Neden PKK’nin avukatlığını üstlendiğinizi sorabilir miyim?
Bu dava terörle mücadele yasasıyla ilgili pek çok konuyu içeriğinde barındırıyor. Bir örgütü terör örgütü olarak listelemek politik bir karardır. Ama bunu hukuki bir karar haline getirdiler. Biz şu anda politik saiklerle verilmiş bir kararı hukuki olarak çözmeye çalışıyoruz. Böylece siyasi ve yasal alanlar birbirinin içine geçmiş oluyor. Bu davanın gerçekten emsal teşkil ettiğini ve edeceğini düşünüyorum. Siyasi bir durumu ancak bir noktaya kadar hukuki terimlerle açıklayabilirsiniz. Bunu yapmaya çalıştığımız zaman da terörle mücadele yasası gibi yasalarla milyonlarca kişiyi baskılayan, hukuku bir savaş aracı olarak kullanan ülkelerin eline koz vermiş olursunuz. Avrupa Birliği de Türkiye ile aynı şeyi yapıyor demiyorum ama son derece muğlak terörle mücadele yasalarıyla bu gibi durumların oluşmasına ön ayak oluyorlar. Eğer kendi terörle mücadele yasanız bu kadar muğlaksa, bu başka ülkelere de bunu yapacak alanı sağlar. O nedenle bu durumu Avrupa Birliği düzeyinde netleştirmenin son derece önemli olduğuna inanıyorum. Netleşsin ki, Türkiye gibi ülkelere, “Sen terörle mücadele yasalarını kötüye kullanıyorsun, hatalısın ve bir daha bunu yapmana izin vermeyeceğiz” denilebilsin.
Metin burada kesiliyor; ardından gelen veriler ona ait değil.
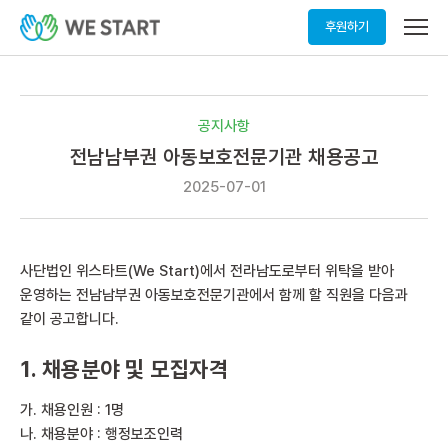
메
후원하기
뉴
열
기
공지사항
전남남부권 아동보호전문기관 채용공고
2025-07-01
사단법인 위스타트(We Start)에서 전라남도로부터 위탁을 받아
운영하는 전남남부권 아동보호전문기관에서 함께 할 직원을 다음과
같이 공고합니다.
1. 채용분야 및 모집자격
가. 채용인원 : 1명
나. 채용분야 : 행정보조인력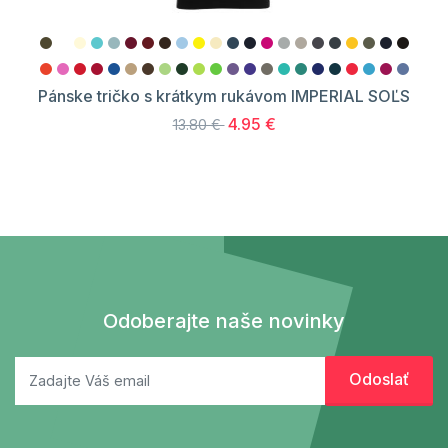
Pánske tričko s krátkym rukávom IMPERIAL SOĽS
4.95 €
13.80 €
Odoberajte naše novinky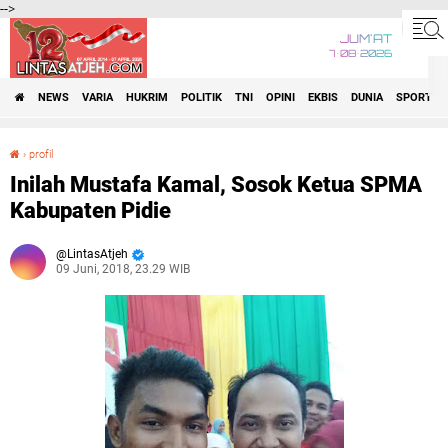
-->
JUM'AT
7•08•2026
NEWS
VARIA
HUKRIM
POLITIK
TNI
OPINI
EKBIS
DUNIA
SPORT
›
profil
Inilah Mustafa Kamal, Sosok Ketua SPMA Kabupaten Pidie
Inilah Mustafa Kamal, Sosok Ketua SPMA
Kabupaten Pidie
LintasAtjeh
09 Juni, 2018, 23.29 WIB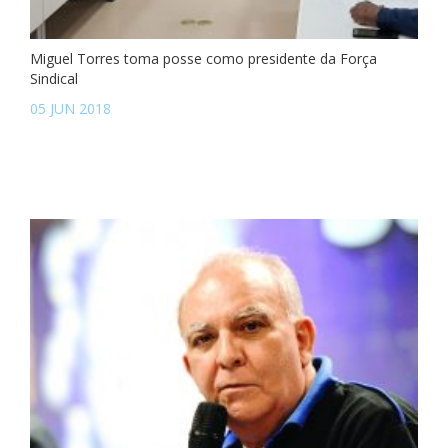
Miguel Torres toma posse como presidente da Força
Sindical
05 JUN 2018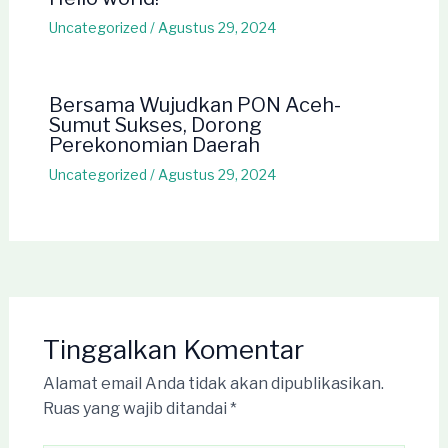
Uncategorized
/
Agustus 29, 2024
Bersama Wujudkan PON Aceh-
Sumut Sukses, Dorong
Perekonomian Daerah
Uncategorized
/
Agustus 29, 2024
Tinggalkan Komentar
Alamat email Anda tidak akan dipublikasikan.
Ruas yang wajib ditandai
*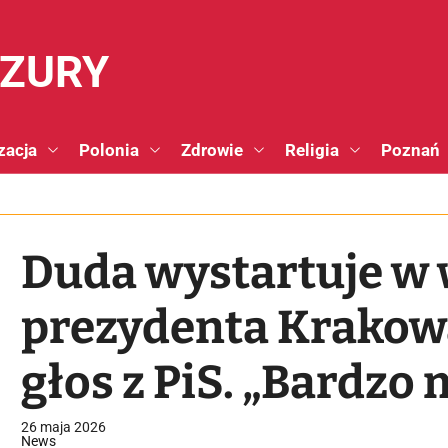
NZURY
zacja
Polonia
Zdrowie
Religia
Poznań
Duda wystartuje w
prezydenta Krakow
głos z PiS. „Bardzo
kandydatura”
26 maja 2026
News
PKK’nin avukatlığını yaptığınız için ne gibi tepkiler aldınız?
Olumsuz bir tepki almadım. Öte yandan pek çok destek mesajı aldım. Özellikle Avrupa’da yaşayan Kürtlerden. Çünkü PKK’nin bu listede olması pek çok kişinin burada hedef alınmasını sağlıyor. PKK’nin yasaklı listede olması yalnızca PKK’lileri değil, tüm Kürt halkını olumsuz yönde etkiliyor.